私も平成、というか21世紀に入ってからのプロレスは、雑誌も買わなくなったし、何も観るものがないときに一応みました、という感じなのですが、どのへんで「明日生きる力、もらいました」なのかはわからないですね。
「過去・現在・未来」を語らせるなら、棚橋ではなくて、やっぱり昭和プロレスを知ってる人にしてほしいですが、目次を見る限り登場する人が新日本と一部新興人気団体だけで、全日本とか、大仁田とか、藤波のところなどは全く無視されている感じですね。

昭和プロレスは、やはり虚実ないまぜの、試合の中に垣間見えることがあるレスラーの強弱などを見て取ろうとか、ありましたが、今のプロレスは、技の応酬のお芝居を観るという認識が強くなっているのかもしれませんね。
たとえば、私が子供の頃は、プロレスごっこをやりましたが、今はあまり聞かないですね。
子供が危ないことをしなくなったとか、プロレス技がよりアクロバティックになったとか、いろいろ理由はあると思いますが、レスラーにとてつもない凄みを感じ、だからこそちょっと真似したくなってしまうような気持ちはなくて、今のプロレスファンは、あくまでも自分たちは観客で、プロレスは技を真似をして疑似体験するものではなくなってしまったのかもしれませんね。
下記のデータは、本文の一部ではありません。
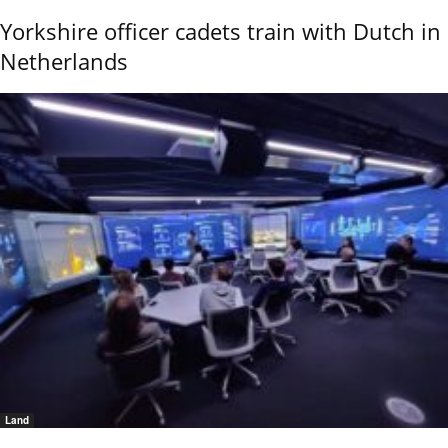
Yorkshire officer cadets train with Dutch in
Netherlands
Land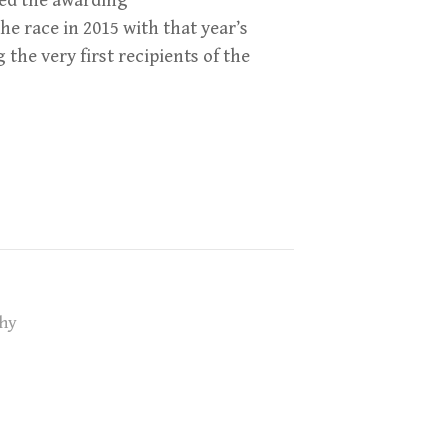
ed the awarding
he race in 2015 with that year’s
he very first recipients of the
hy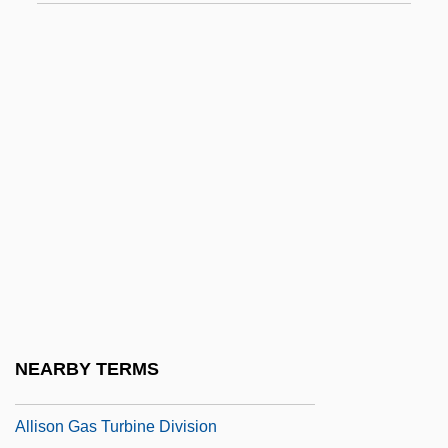
Allin, Norman
Allingham, Cedric
Allingham, Helen Patterson (1848–1926)
Allingham, Margery (1904–1966)
Allington, Maynard
Allinson Bread
Allio, Domenico Dell
Allio, Donato Felice D
Alliprandi, Giovanni Battista
Allison Commission
NEARBY TERMS
Allison E. Fisher Memorial Fund
Allison Gas Turbine Division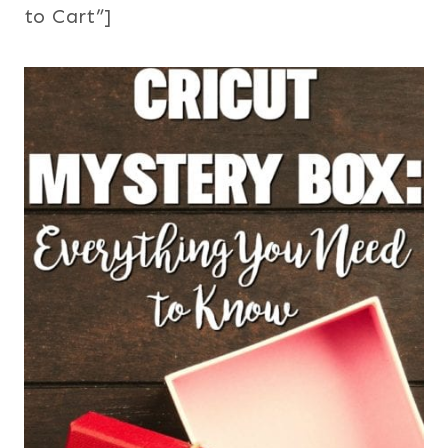
to Cart”]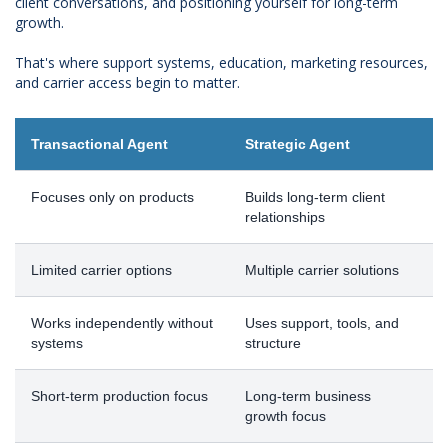
client conversations, and positioning yourself for long-term
growth.
That's where support systems, education, marketing resources,
and carrier access begin to matter.
Transactional Agent
Strategic Agent
Focuses only on products
Builds long-term client
relationships
Limited carrier options
Multiple carrier solutions
Works independently without
Uses support, tools, and
systems
structure
Short-term production focus
Long-term business
growth focus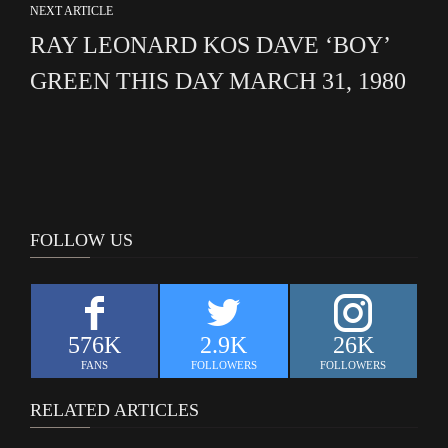
NEXT ARTICLE
RAY LEONARD KOS DAVE ‘BOY’
GREEN THIS DAY MARCH 31, 1980
FOLLOW US
576K
2.9K
26K
FANS
FOLLOWERS
FOLLOWERS
RELATED ARTICLES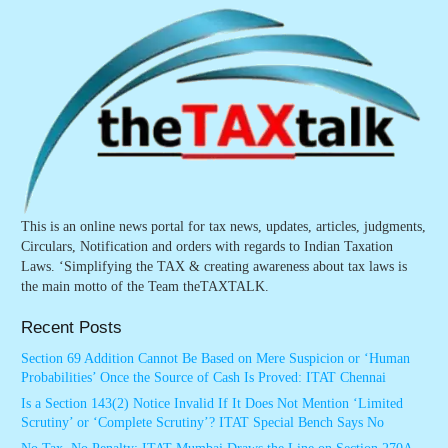
This is an online news portal for tax news, updates, articles, judgments,
Circulars, Notification and orders with regards to Indian Taxation
Laws. ‘Simplifying the TAX & creating awareness about tax laws is
the main motto of the Team theTAXTALK.
Recent Posts
Section 69 Addition Cannot Be Based on Mere Suspicion or ‘Human
Probabilities’ Once the Source of Cash Is Proved: ITAT Chennai
Is a Section 143(2) Notice Invalid If It Does Not Mention ‘Limited
Scrutiny’ or ‘Complete Scrutiny’? ITAT Special Bench Says No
私としては、「日本プロレス事件史」シリーズが終わってしまったので、昭和プロレスを検証する定期媒体がなくなったのが残念です。宝島社の暴露ムックも面白いですが、無我やノアのトラブルばかりで、どうして猪木は日本プロレスを除名されたのか、のような昭和の話はさすがに出てこないですからね。
でも猪木が日本プロレスで何をやってきたか、また何をされたかが、実は新日本プロレスでのいろいろな出来事の動機やねらいを解くヒントになるかもしれないので、私はそうした時代の検証もぜひこれからも行ってほしいと思っています。